[Data supplied Boundary: Start]
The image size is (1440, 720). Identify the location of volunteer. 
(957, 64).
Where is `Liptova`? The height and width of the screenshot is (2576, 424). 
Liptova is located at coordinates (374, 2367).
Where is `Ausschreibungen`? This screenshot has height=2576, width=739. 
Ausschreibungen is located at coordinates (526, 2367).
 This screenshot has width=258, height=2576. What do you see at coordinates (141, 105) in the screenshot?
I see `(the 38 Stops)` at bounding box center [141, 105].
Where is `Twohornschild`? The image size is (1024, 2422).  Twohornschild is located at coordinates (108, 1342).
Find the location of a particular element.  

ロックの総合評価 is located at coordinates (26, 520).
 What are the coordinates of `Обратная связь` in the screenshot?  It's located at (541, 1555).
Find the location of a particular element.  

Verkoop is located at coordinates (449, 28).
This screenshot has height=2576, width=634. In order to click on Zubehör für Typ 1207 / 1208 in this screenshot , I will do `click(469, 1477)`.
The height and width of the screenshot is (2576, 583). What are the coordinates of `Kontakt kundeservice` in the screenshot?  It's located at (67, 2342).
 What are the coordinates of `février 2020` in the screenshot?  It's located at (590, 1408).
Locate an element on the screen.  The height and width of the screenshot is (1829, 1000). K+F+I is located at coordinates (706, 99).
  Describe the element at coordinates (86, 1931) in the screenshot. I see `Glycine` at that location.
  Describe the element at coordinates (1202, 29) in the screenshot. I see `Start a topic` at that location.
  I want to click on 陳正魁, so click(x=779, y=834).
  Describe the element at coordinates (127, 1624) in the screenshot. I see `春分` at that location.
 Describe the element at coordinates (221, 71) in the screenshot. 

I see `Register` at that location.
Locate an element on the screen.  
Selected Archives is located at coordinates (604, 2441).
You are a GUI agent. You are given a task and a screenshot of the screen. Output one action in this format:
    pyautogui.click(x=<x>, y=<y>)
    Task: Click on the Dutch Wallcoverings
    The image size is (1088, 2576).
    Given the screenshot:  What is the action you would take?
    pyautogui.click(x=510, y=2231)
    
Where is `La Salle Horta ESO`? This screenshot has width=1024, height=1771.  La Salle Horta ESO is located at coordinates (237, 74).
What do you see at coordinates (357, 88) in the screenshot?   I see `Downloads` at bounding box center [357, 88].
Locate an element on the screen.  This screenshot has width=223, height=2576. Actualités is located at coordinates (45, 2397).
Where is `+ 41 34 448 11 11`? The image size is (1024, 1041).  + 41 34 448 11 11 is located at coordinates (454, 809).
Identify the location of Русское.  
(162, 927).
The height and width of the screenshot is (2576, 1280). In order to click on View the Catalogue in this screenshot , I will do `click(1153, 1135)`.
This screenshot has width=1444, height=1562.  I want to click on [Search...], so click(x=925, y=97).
[Data supplied Boundary: End]
What the task requires: The expected answer is every line in the data above that carries the string "order".

Solution for this task:
This screenshot has height=2576, width=634. In order to click on Zubehör für Typ 1207 / 1208 in this screenshot , I will do `click(469, 1477)`.
The height and width of the screenshot is (2576, 1280). In order to click on View the Catalogue in this screenshot , I will do `click(1153, 1135)`.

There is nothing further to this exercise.